TERAMO – La diffusione della cocciniglia sulle pinete costiere abruzzesi spinge l’associazione dei Comuni Ali Abruzzo a chiedere un coordinamento regionale. Il presidente Angelo Radica condivide la sollecitazione arrivata dal sindaco di Pineto Alberto Dell’Orletta e propone la convocazione di un tavolo tra Regione e amministrazioni dei territori colpiti.
«È impensabile che i Comuni vengano lasciati soli di fronte all’avanzata della cocciniglia. Serve il sostegno della Regione, occorre un immediato tavolo di coordinamento con i Comuni», afferma Radica.
Il presidente di Ali Abruzzo sottolinea in particolare il lavoro avviato dal Comune di Pineto sul fronte della prevenzione e del contrasto alla diffusione del parassita. Un’attività che, secondo Radica, ha fatto emergere «dati molto preoccupanti» sulle condizioni del patrimonio arboreo.
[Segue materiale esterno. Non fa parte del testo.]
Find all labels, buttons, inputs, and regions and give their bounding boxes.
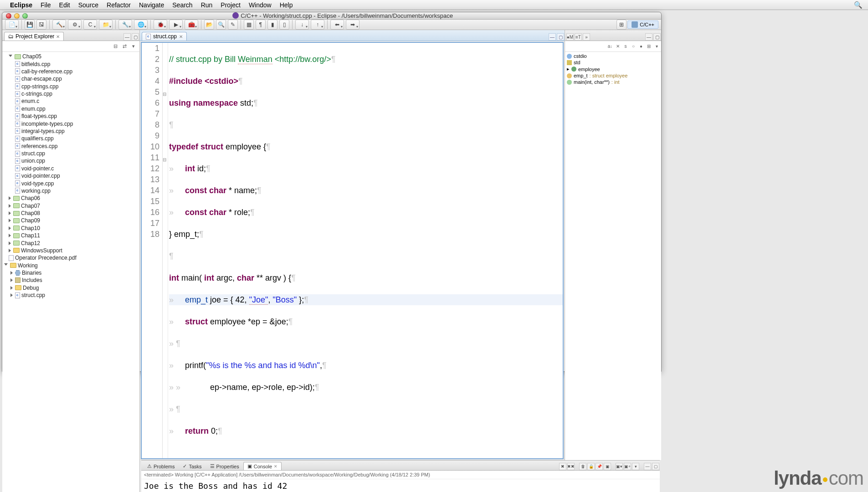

La presenza della cocciniglia, infatti, non riguarda soltanto Pineto. L’emergenza interessa diverse pinete del litorale abruzzese e richiede, secondo l’associazione, un’azione coordinata. «È indispensabile agire nel più breve tempo possibile, a maggior ragione se si tiene conto che il territorio di Pineto non è l’unico interessato», aggiunge Radica.
Per il presidente di Ali Abruzzo le pinete costiere rappresentano un patrimonio che va oltre il valore ambientale, e per questo motivo la richiesta di un confronto istituzionale che definisca risorse, interventi, tempi e modalità della collaborazione tra Regione e Comuni per affrontare la diffusione della cocciniglia.